- Specialty: Ophthalmology
- Symptoms: Blurring of vision, eye pain, nausea and vomiting
- Complications: Optic nerve damage, permanent vision loss
- Causes: Vitreous hemorrhage
- Risk factors: Increased pressure in the eye
- Diagnostic method: eye examination, gonioscopy
- Treatment: Medication, surgery

= Ghost cell glaucoma =

Ghost cell glaucoma (GCG) is a type of secondary glaucoma occurs due to long standing vitreous hemorrhage. The rigid and less pliable degenerated red blood cells (ghost cells) block the trabecular meshwork and increase the pressure inside eyes.

==Pathophysiology==
The ghost cells develop within the vitreous cavity, 1–3 weeks after vitreous hemorrhage. They obstruct the trabecular meshwork and eventually the pressure inside eye (intraocular pressure) increases and leads to glaucoma. A variety of ocular conditions may cause GCG. Main causes include ocular trauma, diabetes, sickle cell disease, uveitis, UGH syndrome, many eye surgeries etc.

==Signs and symptoms==
Myriad small cells may be seen in the aqueous humor during slit lamp examination. Intraocular pressure rises up to 30 to 70 mm Hg. The increased intraocular pressure may cause blurring of vision, headache, brow ache, nausea and/or vomiting. The angle of anterior chamber is seen open with gonioscopy.

==Complications==
If the increased intraocular pressure is uncontrolled, it may lead to optic nerve damage and irreversible visual impairment.

==Treatment==
The condition usually resolves once the vitreous hemorrhage has cleared. But, depending on the seriousness of the increased intraocular pressure, medical or surgical treatment may be advised. If IOP is not so high, medical therapy with aqueous suppressants is preferred. Surgery is advised if the intraocular pressure remains in 40- to 50-mm Hg range even after medical therapy.
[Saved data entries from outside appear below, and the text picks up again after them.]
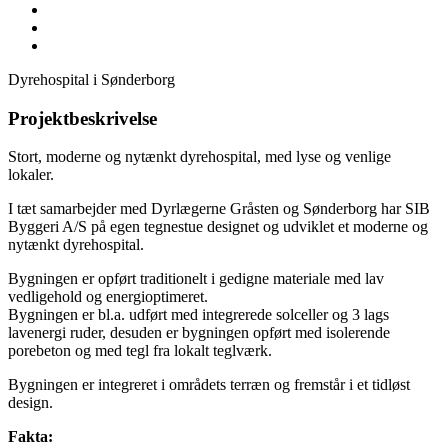
Larger
View
Image
Larger
View
Image
Larger
View
Image
Larger
Dyrehospital i Sønderborg
Image
Projektbeskrivelse
Stort, moderne og nytænkt dyrehospital, med lyse og venlige
lokaler.
I tæt samarbejder med Dyrlægerne Gråsten og Sønderborg har SIB
Byggeri A/S på egen tegnestue designet og udviklet et moderne og
nytænkt dyrehospital.
Bygningen er opført traditionelt i gedigne materiale med lav
vedligehold og energioptimeret.
Bygningen er bl.a. udført med integrerede solceller og 3 lags
lavenergi ruder, desuden er bygningen opført med isolerende
porebeton og med tegl fra lokalt teglværk.
Bygningen er integreret i områdets terræn og fremstår i et tidløst
design.
Fakta:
Anterior chamber can be cleaned by making a small paracentesis in the cornea and irrigating the anterior chamber with a saline solution. Repeat evacuation and aspiration are required if myriad cells accumulate again in anterior chamber.

==History==
Campbell et al. described Ghost cell glaucoma in 1976. Campbell and Grant described the condition and given the name ghost cell glaucoma. Fenton and Zimmerman called it hemolytic glaucoma.